There are other things I’ve learned you don’t take up casually. Another example: firearms. Rick and I went to the range when we got his father’s guns to learn how to properly handle and store them, and now we both have a concealed weapons permit. People that work at firing ranges or on CWP classes usually have absolutely no sense of humor or patience because safety is their number one priority, and firearms are absolutely not to be taken lightly. That’s why I’m surprised that there’s so much hulabaloo over gun rights. Firearms mean serious, alert, focused, and sober. Period.

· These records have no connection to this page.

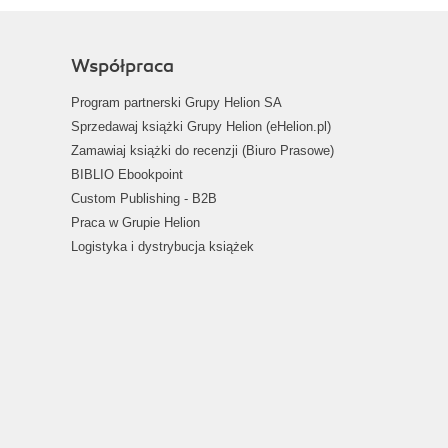
Współpraca
Program partnerski Grupy Helion SA
Sprzedawaj książki Grupy Helion (eHelion.pl)
Zamawiaj książki do recenzji (Biuro Prasowe)
BIBLIO Ebookpoint
Custom Publishing - B2B
Praca w Grupie Helion
Logistyka i dystrybucja książek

Diet and exercise are other things you don’t take lightly. I put these together because they usually go hand in hand for the same reason: one size doesn’t fit all. What works depends on so many variables in physiology. One example: low carb diets don’t work on me. I crash out on them, and do much better on a high protein diet. Rick, however, has a lot of success going low carb. The weight (and cholesterol) drops right off, and he doesn’t seem to suffer any loss of energy for it. Exercise is the same way. I’ve found that the higher impact T25 workouts that vary focus each day are most effective with me and Rick, but I know several people that can’t do this workout because of back problems. Everybody is different, which means that what works can very greatly from one person to the next. That's why it’s important to consult with your doctor before starting a diet and/or exercise program.

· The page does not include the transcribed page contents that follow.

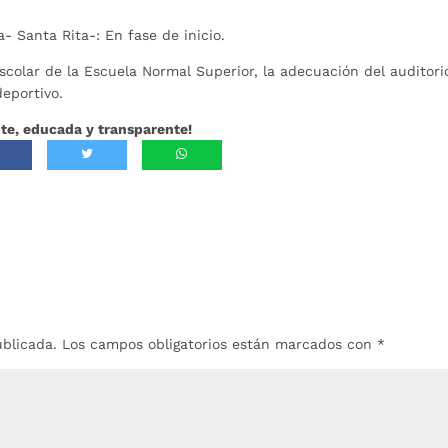
- Santa Rita-: En fase de inicio.
colar de la Escuela Normal Superior, la adecuación del auditori
 deportivo.
te, educada y transparente!
ublicada.
Los campos obligatorios están marcados con
*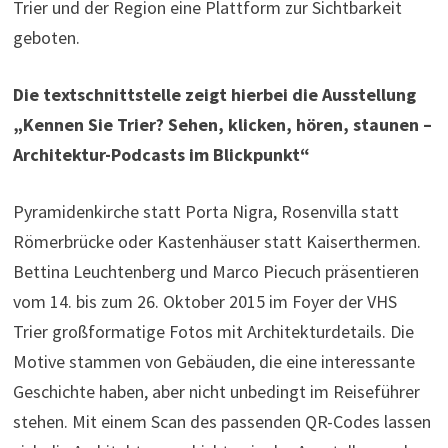
Trier und der Region eine Plattform zur Sichtbarkeit
geboten.
Die textschnittstelle zeigt hierbei die Ausstellung
„Kennen Sie Trier? Sehen, klicken, hören, staunen –
Architektur-Podcasts im Blickpunkt“
Pyramidenkirche statt Porta Nigra, Rosenvilla statt
Römerbrücke oder Kastenhäuser statt Kaiserthermen.
Bettina Leuchtenberg und Marco Piecuch präsentieren
vom 14. bis zum 26. Oktober 2015 im Foyer der VHS
Trier großformatige Fotos mit Architekturdetails. Die
Motive stammen von Gebäuden, die eine interessante
Geschichte haben, aber nicht unbedingt im Reiseführer
stehen. Mit einem Scan des passenden QR-Codes lassen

Last on my list is TV shows. I remember the backlash against Star Trek: Deep Space Nine when they decided to run a continuous story arc on The Dominion War to reward their faithful viewers, and many viewers complained that it wasn’t fair because “you have to keep watching it to keep up.” Fast forward a decade, and continuous story arcs are the law of TV Land now. I think the rise of “fandoms” have led to this phenomenon, as I’ve seen with Supernatural (which started with stand alone stories, and evolved into the continuous story arc in Season 2). Increased competition for prime time slots have led networks to conclude that the best way to keep viewers is to hook them with a strong story from the start, and keep leading them through it. The story arc strategy has even moved into movies, as you see with Marvel movies tying all of their superheroes together through The Avengers, and then keeping the thread going through Agents of S.H.I.E.L.D. They keep you glued not only to the television, but the theater as well. Very clever!
I’m sure there are many other things that aren’t to be taken too seriously, but one person can only deal with so many absolutes that take you over. So, what’s you list?
That’s all today. Take care, and have a great rest of the week.